We take seriously your formation – the way your skills and character are shaped – and believe that the development of a posture of humble learning from others is a critical part of your education. We utilize a variety of tools to help you build the practical experience and vital relationships necessary for perseverance in ministry.
We believe that a successful education entails not only rigorous academic training, but two very important outcomes:
The tools we engage to achieve these outcomes include formation groups, local church participation, vocational mentors, and internships.
A Key Tool for Growing Your Heart and Calling: Formation Groups
We cannot say this enough: learning alongside peers in a posture of humility and prayer is absolutely essential to your formation for ministry. Your Formation Group will give you the opportunity to reflect, learn, and grow with fellow students under the care of a seasoned ministry leader and the guidance of the Holy Spirit. These groups become a community through which your character and your call are challenged and refined, and a life-giving source of encouragement, critical reflection, and prayer.

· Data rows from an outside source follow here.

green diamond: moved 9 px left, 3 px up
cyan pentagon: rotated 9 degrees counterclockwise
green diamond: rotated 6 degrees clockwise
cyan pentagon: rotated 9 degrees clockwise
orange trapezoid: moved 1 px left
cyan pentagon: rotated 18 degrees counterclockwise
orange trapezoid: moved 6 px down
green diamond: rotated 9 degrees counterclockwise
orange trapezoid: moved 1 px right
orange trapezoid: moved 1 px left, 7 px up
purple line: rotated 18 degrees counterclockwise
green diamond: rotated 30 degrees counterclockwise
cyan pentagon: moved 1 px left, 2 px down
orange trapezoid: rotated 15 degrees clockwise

A Key Tool for Connecting Skills and Education: Local Churches and Vocational Mentoring
Participation in a local congregation and the guidance of a vocational mentor serve as bridges between your classroom learning and the day-to-day rigors of ministry leadership. With over 700 churches and many thriving ministries in the Grand Rapids area, there is no shortage of options for finding the best place to grow. The Vocational Formation Office will support you as you find a church and seek a vocational mentor, who will often come from the congregation you’ve selected.

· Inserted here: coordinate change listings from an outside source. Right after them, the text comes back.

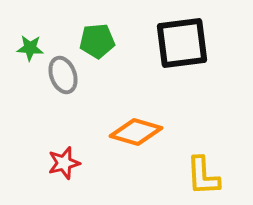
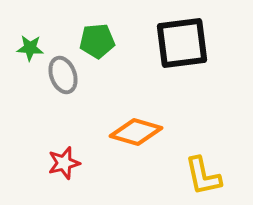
yellow L-shape: rotated 9 degrees counterclockwise
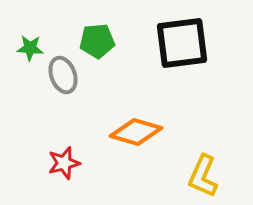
yellow L-shape: rotated 36 degrees clockwise
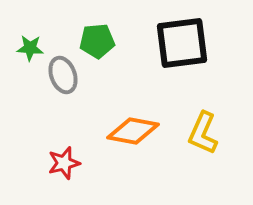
orange diamond: moved 3 px left, 1 px up; rotated 6 degrees counterclockwise
yellow L-shape: moved 43 px up
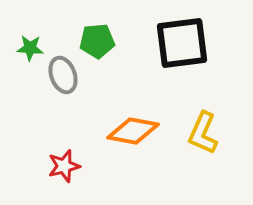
red star: moved 3 px down
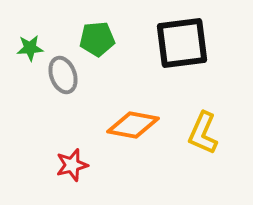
green pentagon: moved 2 px up
green star: rotated 8 degrees counterclockwise
orange diamond: moved 6 px up
red star: moved 8 px right, 1 px up
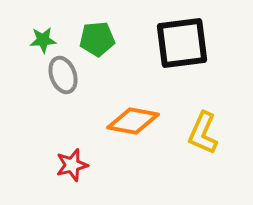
green star: moved 13 px right, 8 px up
orange diamond: moved 4 px up
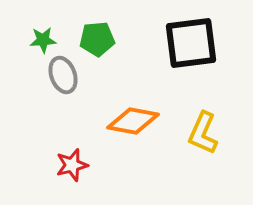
black square: moved 9 px right
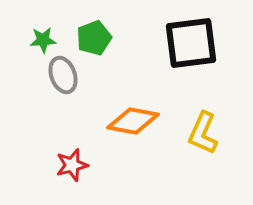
green pentagon: moved 3 px left, 1 px up; rotated 16 degrees counterclockwise
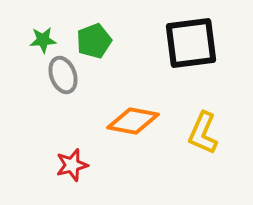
green pentagon: moved 3 px down
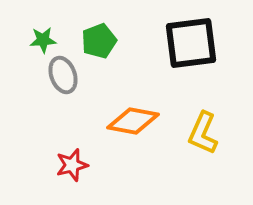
green pentagon: moved 5 px right
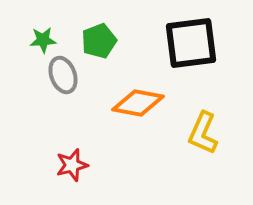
orange diamond: moved 5 px right, 18 px up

A Key Tool in Your Formation for Ministry: Contextual Learning
There is no substitute for experience. The ability to take concepts and ideas and make them work in day-to-day ministry is something that every Kingdom leader must be able to do. Consequently, we believe that a vital part of your formation for ministry involves meaningful and extended times of contextual learning. Contextual Learning experiences (also known as internships) allow students to employ skills and classroom learning in a ministry context. In addition, internships often provide students with a dramatic increase in clarity about their particular God-authored calling in the world.
Though internships are a requirement of the Master of Divinity and professional Master of Arts curricula, the program design allows for an incredible amount of creativity in how those requirements are met. The office of Vocational Formation works with each student to identify individual passions and construct internships that will stretch and bless them.
The contextual learning portion of a student’s seminary education can be completed concurrently (during the course of the academic year) or during the summer months. Students who complete their internships over the summer have the option to do so in an international setting.
Additionally, both Master of Arts and Master of Divinity students have the option of fulfilling their required contextual learning hours through the Association of Clinical Pastoral Education, (CPE), an international program for developing pastoral care skills in a clinical setting. Students interested in chaplaincy in hospital, military, or other institutional settings find this certification particularly valuable.
Master of Arts students in professional programs are required to complete a 200-hour specialized ministry internship.
Specialized Ministry Internship (SMI)
Uniquely crafted to help Master of Arts students grow and learn in their area of specialization, the SMI is for students with specializations in Educational Ministry, Youth & Family Ministries, Worship, Evangelism & Missions, or Pastoral Care.
Master of Divinity students are required to participate in a 200-hour cross-cultural internship and a 400-hour pastoral internship.
The Cross Cultural Internship
We define cross-cultural as “anything that takes you outside your comfort zone.” Be it in a prison, a church halfway across the world, or simply the ministry across the street geared towards people of a different economic background, we often learn the most in contexts that are new and different. That’s the thinking behind students heading out for a cross-cultural internship early on in their seminary education: experiences that challenge assumptions often yield incredible moments of learning about one’s calling and passions for ministry.
The Pastoral Internship
Learning about the rhythm and pace of ministry, developing strategies for keeping your heart and life with Jesus deep and fresh, tackling practical leadership challenges, and strengthening skills such as preaching, teaching and public speaking are all outcomes which students report as part of their pastoral internship experience. Students can leverage Calvin Seminary’s connections with local churches and ministries or propose their own ministry setting for completing the pastoral internship.